Je sais que je dois cette lecture à la blogosphère en particulier à Jérôme mais à d’autres aussi. J’ai d’abord dégusté et beaucoup souri à la lecture de ce petit livre et puis je me suis sentie si triste devant tant de destructions, à la fois humaines et écologiques. Le regard de cet auteur est implacable, il sait nous faire partager ses révoltes. Comme lui, j’ai été indignée par le comportement de Philippe Boulet qui refuse de donner un simple coup de fil pour sauver de pauvres Malgaches partis en pirogues. Un de ses adjoint finira par l’y contraindre , mais trop tard si bien que seuls 2 sur 8 de ces malheureux ont été sauvés et vous savez quoi ?

 

En tant que chef de mission, Philippe Boulet a été décoré d’une belle médaille par le gouvernement malgache pour son rôle émérite dans le sauvetage des pêcheurs. un article de presse en atteste. Il sourit sur la photo.

 

La vision de la Chine est particulièrement gratinée, entre les ambiances de façades et la réalité il y a comme un hiatus. Comme souvent dans les pays à fort contrastes « le gringo » ou le »blanc » est considéré comme un porte monnaie ambulant.
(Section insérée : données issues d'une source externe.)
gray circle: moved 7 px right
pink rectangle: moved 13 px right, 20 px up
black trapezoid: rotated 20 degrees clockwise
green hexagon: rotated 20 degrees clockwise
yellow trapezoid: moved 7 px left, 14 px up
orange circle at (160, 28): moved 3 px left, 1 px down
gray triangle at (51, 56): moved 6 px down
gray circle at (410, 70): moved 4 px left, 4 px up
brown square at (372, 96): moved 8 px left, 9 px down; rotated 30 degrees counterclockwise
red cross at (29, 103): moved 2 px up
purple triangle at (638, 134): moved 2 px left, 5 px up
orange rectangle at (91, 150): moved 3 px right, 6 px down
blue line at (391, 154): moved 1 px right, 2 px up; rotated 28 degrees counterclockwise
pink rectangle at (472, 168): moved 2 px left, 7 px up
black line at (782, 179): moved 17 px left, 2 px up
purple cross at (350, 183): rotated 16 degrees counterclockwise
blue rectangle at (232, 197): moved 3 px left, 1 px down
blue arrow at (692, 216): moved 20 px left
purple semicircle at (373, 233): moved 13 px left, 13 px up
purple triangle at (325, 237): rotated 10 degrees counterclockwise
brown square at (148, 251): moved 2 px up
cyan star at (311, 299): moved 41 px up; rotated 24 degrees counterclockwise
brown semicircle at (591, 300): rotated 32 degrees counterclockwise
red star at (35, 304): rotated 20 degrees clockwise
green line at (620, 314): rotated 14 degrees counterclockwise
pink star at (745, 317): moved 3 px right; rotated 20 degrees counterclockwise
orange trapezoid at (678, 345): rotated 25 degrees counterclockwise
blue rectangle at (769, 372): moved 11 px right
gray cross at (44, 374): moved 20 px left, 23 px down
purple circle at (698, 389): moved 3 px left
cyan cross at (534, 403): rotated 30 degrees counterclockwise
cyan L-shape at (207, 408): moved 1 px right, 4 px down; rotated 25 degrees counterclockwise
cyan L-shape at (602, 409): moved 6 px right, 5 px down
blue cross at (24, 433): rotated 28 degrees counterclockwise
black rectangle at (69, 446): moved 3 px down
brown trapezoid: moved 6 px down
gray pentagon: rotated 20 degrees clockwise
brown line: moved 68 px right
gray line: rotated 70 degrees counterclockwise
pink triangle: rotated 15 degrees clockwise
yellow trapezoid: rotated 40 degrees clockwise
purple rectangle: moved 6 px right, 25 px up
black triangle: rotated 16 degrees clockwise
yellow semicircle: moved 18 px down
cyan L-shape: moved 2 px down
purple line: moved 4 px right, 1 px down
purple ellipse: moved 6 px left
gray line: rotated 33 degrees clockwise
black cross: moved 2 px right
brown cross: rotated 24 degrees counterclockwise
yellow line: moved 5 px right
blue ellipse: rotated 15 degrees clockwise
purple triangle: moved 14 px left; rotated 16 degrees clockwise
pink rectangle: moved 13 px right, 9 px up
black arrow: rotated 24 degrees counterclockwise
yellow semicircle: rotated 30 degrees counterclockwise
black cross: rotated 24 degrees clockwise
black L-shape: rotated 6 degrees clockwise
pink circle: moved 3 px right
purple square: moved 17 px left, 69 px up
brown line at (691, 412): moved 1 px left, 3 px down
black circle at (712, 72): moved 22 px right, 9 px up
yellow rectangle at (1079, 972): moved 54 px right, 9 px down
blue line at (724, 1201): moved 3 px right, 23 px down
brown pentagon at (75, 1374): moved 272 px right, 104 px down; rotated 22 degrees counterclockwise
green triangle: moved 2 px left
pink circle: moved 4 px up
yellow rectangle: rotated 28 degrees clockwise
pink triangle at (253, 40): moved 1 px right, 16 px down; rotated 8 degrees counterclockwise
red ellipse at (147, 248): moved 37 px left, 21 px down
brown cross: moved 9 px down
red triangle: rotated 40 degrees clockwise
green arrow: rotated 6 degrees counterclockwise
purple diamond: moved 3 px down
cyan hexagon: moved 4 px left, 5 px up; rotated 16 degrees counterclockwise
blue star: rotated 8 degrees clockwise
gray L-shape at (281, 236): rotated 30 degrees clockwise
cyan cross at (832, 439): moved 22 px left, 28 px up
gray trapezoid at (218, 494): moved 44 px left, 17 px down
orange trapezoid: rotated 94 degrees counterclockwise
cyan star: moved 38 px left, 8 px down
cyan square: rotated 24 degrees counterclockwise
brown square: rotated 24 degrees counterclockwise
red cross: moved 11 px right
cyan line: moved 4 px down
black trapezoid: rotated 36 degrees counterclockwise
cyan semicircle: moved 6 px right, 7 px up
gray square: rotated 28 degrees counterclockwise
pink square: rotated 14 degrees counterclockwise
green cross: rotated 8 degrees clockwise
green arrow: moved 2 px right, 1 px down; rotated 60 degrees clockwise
L’auteur se moque autant de ses propres comportements que ceux des touristes qui veulent absolument voir de « l’authentique ». Mais souvent la charge est lourde et quelque peu caricaturale. C’est peut être mon âme bretonne qui m’a fait être agacée aux portraits de bretons alcooliques. Ceci dit, pour voyager comme il le fait, il vaut mieux résister à l’alcool car on est souvent obligé de partager le verre de l’amitié qui est rarement un verre de jus de fruit quand on veut absolument vivre avec et comme les autochtones.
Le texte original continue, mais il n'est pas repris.